Work order:
Your job is to print, exactly, the lines in the data below from the line with "for each account type. Th" through the line with "Modifications –", both included, and to omit any picture.

Supplied records:
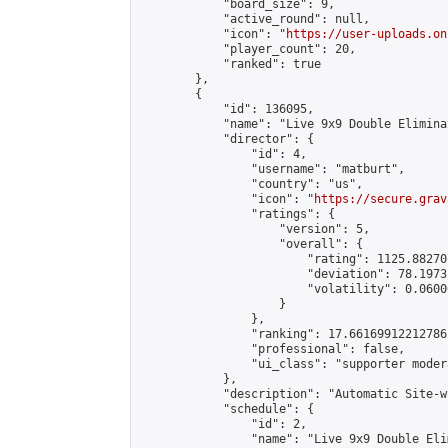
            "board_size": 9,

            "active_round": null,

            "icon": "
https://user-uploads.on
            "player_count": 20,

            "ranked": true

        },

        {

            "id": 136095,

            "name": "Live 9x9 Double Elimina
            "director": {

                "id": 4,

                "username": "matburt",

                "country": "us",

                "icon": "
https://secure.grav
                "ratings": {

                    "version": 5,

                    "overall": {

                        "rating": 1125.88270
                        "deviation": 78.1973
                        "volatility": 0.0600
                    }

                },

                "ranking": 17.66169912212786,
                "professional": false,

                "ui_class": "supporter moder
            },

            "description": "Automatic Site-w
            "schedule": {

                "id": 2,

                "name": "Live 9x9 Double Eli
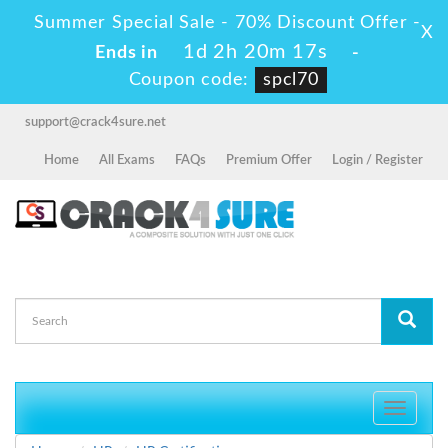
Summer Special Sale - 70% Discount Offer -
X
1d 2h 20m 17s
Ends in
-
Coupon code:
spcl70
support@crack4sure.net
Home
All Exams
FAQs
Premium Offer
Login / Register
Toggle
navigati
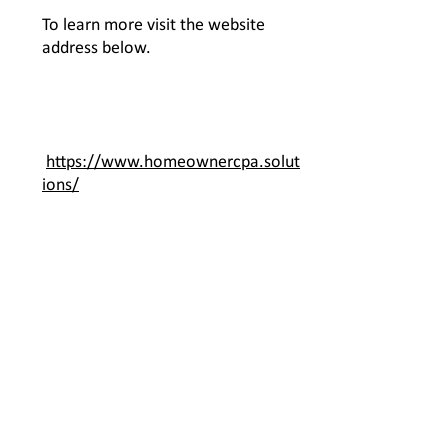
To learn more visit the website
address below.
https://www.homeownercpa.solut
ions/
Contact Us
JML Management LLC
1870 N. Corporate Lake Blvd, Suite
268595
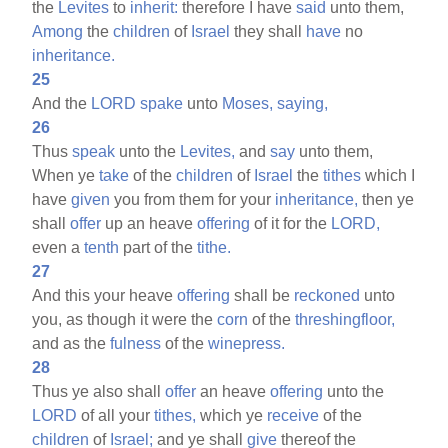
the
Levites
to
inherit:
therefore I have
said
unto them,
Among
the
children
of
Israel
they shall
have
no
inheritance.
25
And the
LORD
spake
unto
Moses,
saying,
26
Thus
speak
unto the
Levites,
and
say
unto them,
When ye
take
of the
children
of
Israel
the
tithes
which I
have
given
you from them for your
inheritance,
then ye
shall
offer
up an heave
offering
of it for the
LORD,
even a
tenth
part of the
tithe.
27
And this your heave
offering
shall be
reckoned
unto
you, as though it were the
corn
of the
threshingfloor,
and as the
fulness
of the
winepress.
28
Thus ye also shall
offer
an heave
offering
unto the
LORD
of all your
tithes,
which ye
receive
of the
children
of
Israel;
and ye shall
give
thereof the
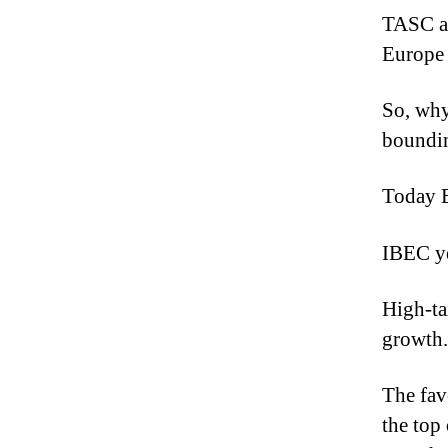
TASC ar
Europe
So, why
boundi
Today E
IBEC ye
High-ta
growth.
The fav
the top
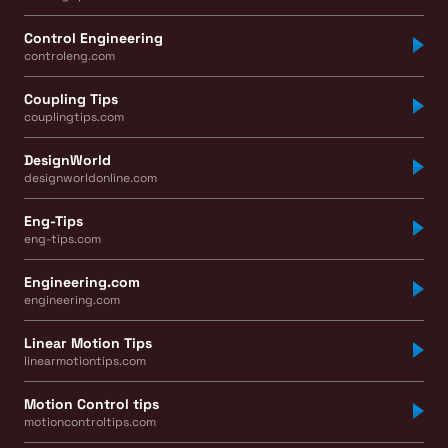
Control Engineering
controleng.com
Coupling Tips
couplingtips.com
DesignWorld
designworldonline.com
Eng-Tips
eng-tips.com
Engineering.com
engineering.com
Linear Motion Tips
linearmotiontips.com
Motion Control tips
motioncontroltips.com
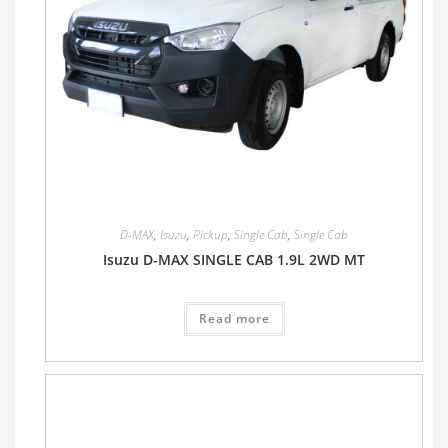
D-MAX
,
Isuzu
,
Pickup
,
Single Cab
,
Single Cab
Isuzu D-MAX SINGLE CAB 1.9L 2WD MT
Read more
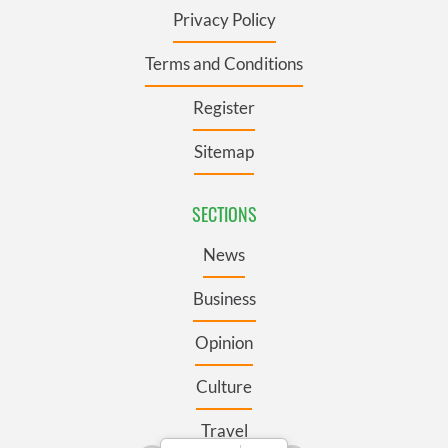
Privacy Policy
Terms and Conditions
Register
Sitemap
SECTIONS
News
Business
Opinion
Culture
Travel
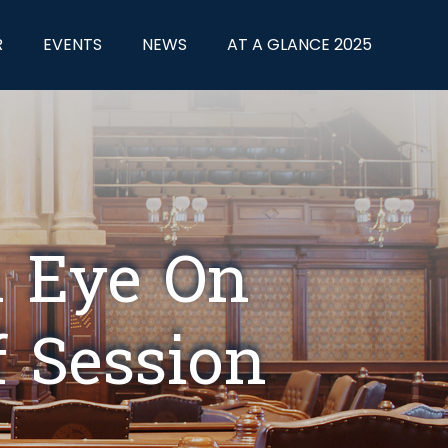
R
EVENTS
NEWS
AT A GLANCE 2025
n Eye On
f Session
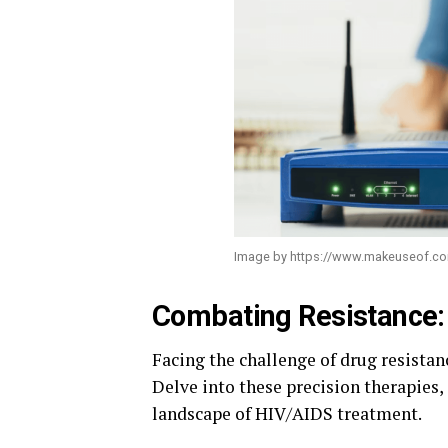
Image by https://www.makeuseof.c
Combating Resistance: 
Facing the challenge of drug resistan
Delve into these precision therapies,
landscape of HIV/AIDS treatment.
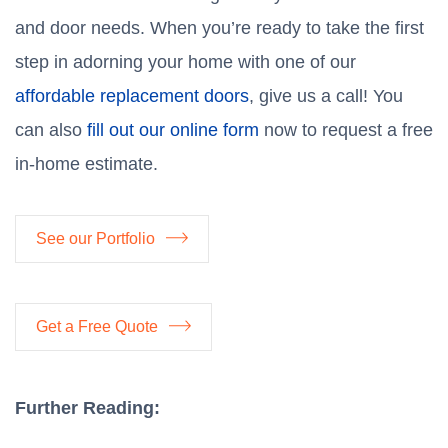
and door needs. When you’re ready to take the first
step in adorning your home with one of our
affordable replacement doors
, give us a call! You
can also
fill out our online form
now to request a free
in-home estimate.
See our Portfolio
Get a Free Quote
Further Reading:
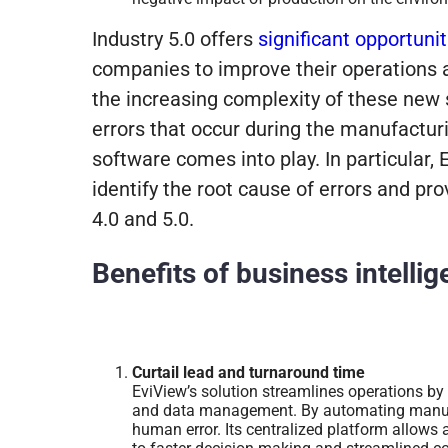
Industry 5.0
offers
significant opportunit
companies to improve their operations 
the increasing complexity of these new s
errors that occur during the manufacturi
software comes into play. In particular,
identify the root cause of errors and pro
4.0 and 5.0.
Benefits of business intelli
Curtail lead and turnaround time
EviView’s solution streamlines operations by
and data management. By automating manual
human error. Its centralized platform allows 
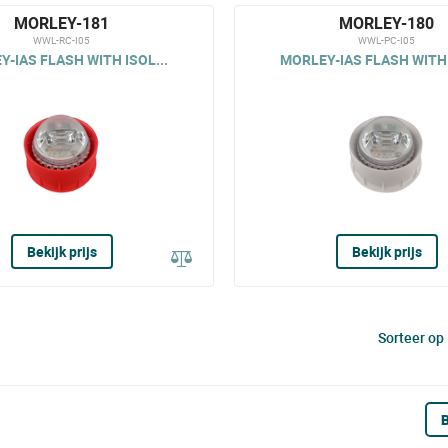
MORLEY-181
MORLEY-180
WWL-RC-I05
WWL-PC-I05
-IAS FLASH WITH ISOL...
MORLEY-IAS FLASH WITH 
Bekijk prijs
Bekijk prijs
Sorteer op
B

* * *

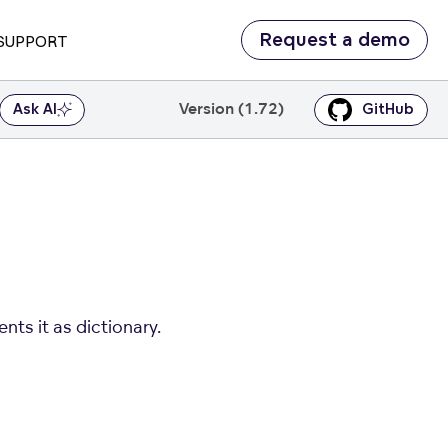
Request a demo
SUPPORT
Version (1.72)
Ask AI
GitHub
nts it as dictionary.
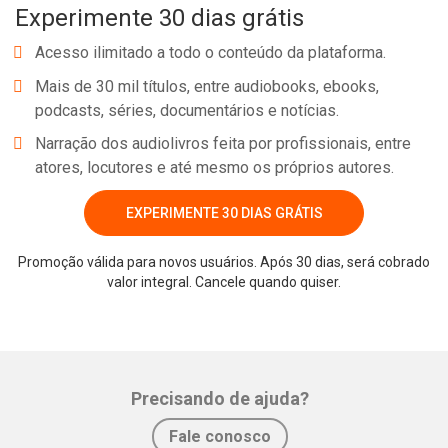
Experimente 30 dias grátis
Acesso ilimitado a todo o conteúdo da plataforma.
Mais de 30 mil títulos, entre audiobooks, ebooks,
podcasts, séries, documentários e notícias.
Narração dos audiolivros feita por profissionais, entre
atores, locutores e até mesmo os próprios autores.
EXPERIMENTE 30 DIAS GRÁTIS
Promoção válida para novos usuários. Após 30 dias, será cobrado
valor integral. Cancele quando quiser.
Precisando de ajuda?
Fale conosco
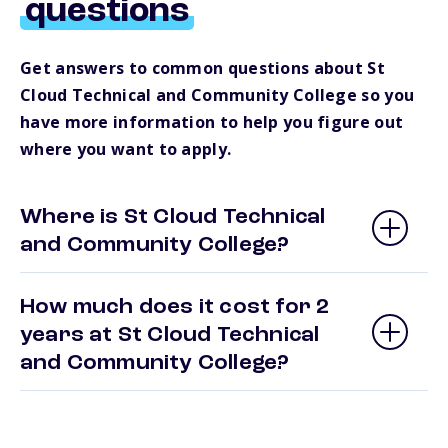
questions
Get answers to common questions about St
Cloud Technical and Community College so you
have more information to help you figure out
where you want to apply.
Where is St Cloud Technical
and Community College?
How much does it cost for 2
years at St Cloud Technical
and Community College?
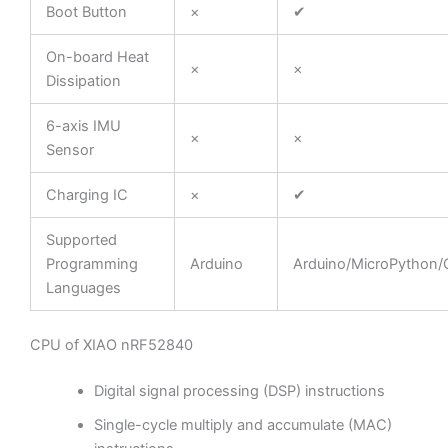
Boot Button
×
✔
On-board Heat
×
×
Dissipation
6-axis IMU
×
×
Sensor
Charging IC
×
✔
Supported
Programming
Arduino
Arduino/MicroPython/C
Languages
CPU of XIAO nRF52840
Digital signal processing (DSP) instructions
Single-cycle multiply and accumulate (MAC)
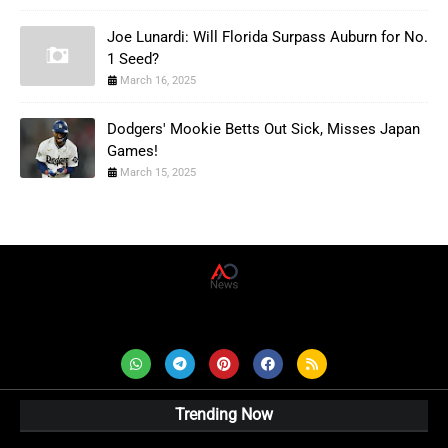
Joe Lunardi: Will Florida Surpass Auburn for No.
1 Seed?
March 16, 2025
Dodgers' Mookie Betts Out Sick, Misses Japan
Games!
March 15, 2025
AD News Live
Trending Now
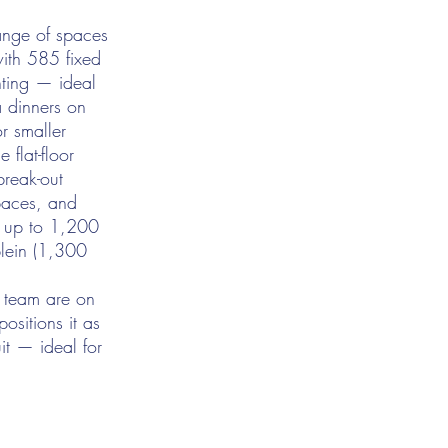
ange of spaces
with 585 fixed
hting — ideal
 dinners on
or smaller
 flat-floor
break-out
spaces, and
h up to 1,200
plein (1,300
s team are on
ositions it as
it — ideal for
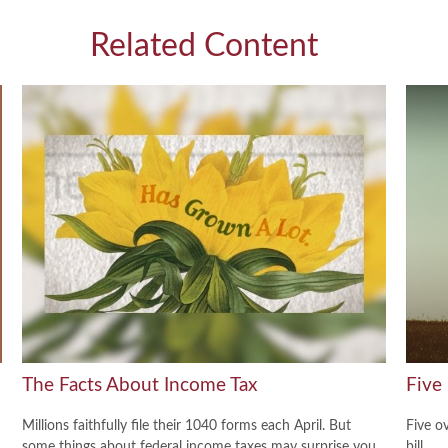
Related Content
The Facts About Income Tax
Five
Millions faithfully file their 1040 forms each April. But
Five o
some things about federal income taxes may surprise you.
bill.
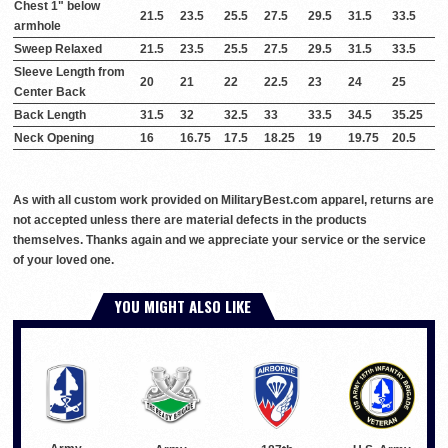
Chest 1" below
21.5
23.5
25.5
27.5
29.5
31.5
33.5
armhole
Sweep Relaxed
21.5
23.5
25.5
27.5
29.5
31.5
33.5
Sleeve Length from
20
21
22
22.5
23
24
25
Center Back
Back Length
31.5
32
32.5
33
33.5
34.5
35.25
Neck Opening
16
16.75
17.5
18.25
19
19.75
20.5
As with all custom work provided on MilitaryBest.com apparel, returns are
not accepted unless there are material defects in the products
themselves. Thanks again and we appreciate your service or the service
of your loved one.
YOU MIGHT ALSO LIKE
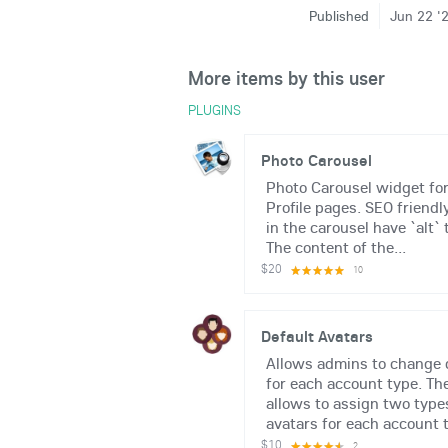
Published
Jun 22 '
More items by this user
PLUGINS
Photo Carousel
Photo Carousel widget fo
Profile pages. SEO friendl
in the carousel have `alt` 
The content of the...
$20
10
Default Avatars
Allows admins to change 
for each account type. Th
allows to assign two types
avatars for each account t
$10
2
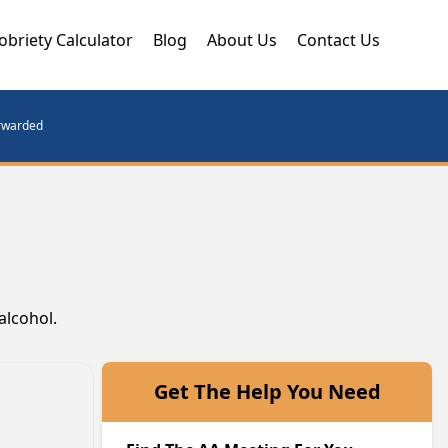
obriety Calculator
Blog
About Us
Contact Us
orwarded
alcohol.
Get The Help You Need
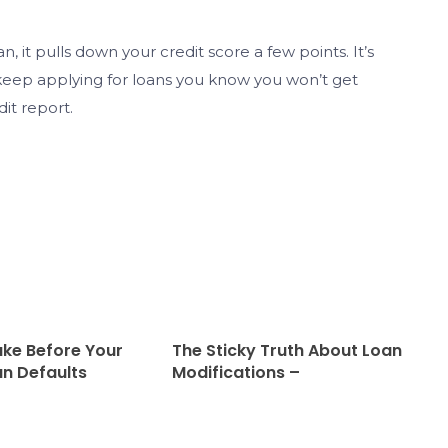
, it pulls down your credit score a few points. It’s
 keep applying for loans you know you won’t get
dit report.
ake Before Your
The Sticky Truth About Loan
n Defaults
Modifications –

...

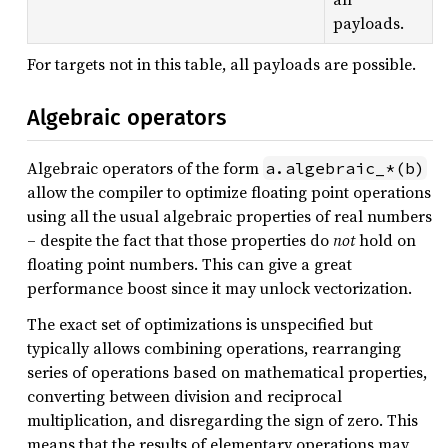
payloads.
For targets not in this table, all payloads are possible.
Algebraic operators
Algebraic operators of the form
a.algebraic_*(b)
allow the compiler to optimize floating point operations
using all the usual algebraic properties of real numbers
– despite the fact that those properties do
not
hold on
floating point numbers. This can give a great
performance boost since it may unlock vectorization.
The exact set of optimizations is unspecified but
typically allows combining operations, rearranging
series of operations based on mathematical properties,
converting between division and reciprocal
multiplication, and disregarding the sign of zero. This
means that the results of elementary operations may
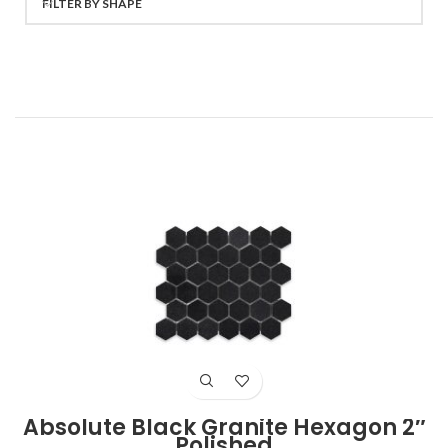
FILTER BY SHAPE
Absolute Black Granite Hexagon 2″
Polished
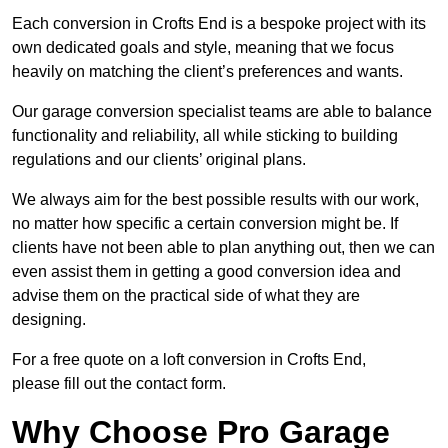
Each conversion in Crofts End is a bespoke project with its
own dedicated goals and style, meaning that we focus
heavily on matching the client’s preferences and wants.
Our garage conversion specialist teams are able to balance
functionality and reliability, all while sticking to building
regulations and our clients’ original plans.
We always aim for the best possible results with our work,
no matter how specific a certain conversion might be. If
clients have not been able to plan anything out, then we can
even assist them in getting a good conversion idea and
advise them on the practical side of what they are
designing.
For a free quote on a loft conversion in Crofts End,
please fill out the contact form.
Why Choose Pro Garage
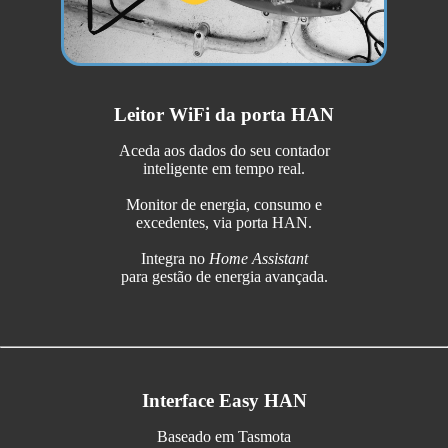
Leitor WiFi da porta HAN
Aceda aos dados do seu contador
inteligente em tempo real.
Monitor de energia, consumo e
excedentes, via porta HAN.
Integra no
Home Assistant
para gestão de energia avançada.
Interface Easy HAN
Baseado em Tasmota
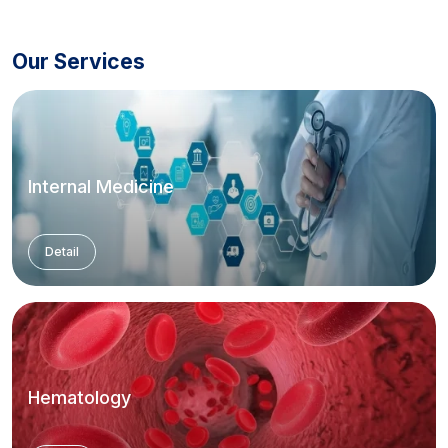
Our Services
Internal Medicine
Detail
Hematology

Answer below:
for each account type. Th
allows to assign two types
avatars for each account t
$10
2
obriety Calculator
Blog
About Us
Contact Us
orwarded
alcohol.
Get The Help You Need
, it pulls down your credit score a few points. It’s
 keep applying for loans you know you won’t get
dit report.
ake Before Your
The Sticky Truth About Loan
n Defaults
Modifications –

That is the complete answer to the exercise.